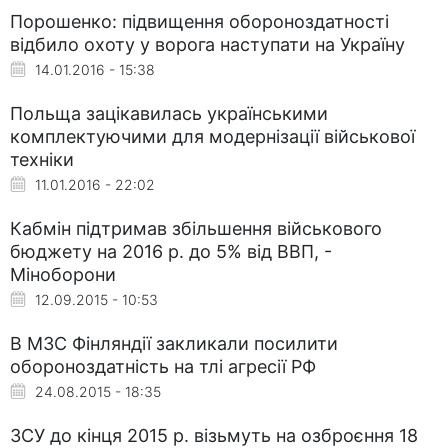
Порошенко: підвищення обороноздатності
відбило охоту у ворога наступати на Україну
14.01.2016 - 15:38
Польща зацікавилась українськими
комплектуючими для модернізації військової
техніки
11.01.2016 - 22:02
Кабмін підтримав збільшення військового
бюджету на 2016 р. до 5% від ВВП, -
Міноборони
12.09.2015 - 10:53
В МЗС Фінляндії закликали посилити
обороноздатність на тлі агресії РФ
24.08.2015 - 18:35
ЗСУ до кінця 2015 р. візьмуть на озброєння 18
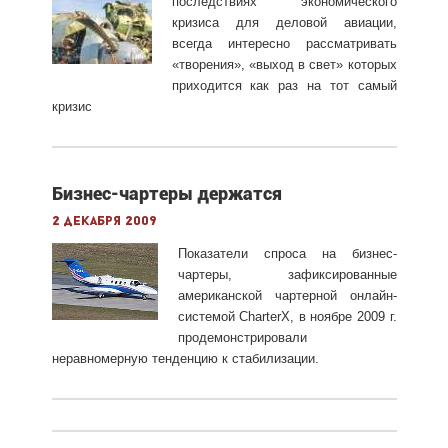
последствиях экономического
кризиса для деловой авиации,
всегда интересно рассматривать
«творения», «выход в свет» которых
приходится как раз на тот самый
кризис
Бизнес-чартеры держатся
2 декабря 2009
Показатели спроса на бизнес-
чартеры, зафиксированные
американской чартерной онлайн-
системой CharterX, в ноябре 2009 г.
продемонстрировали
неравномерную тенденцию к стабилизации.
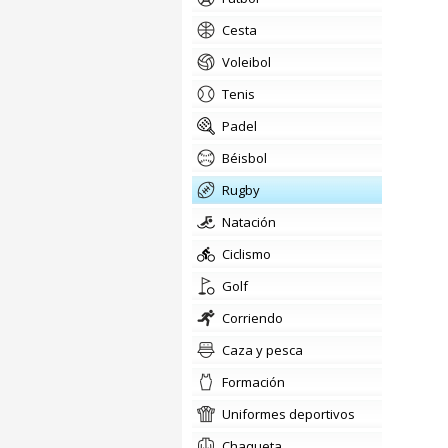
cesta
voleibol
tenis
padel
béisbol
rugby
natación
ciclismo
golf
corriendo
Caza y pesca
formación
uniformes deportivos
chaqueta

※ ※ ※

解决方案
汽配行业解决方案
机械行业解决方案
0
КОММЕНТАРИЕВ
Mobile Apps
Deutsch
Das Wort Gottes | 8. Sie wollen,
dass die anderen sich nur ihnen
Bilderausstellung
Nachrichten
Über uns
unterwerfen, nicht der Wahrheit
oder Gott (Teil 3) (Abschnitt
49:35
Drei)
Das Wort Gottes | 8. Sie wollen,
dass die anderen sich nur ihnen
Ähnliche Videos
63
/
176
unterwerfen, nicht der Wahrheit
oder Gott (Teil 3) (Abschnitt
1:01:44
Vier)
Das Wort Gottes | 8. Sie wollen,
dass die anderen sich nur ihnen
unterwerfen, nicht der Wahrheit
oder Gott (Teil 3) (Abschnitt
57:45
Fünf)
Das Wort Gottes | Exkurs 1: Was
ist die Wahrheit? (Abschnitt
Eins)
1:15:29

※ ※ ※

— EXERCISE REQUIREMENTS —
Lines in the material above that include the string "чартеры" should be listed.

— TASK SOLUTION —
Бизнес-чартеры держатся
чартеры, зафиксированные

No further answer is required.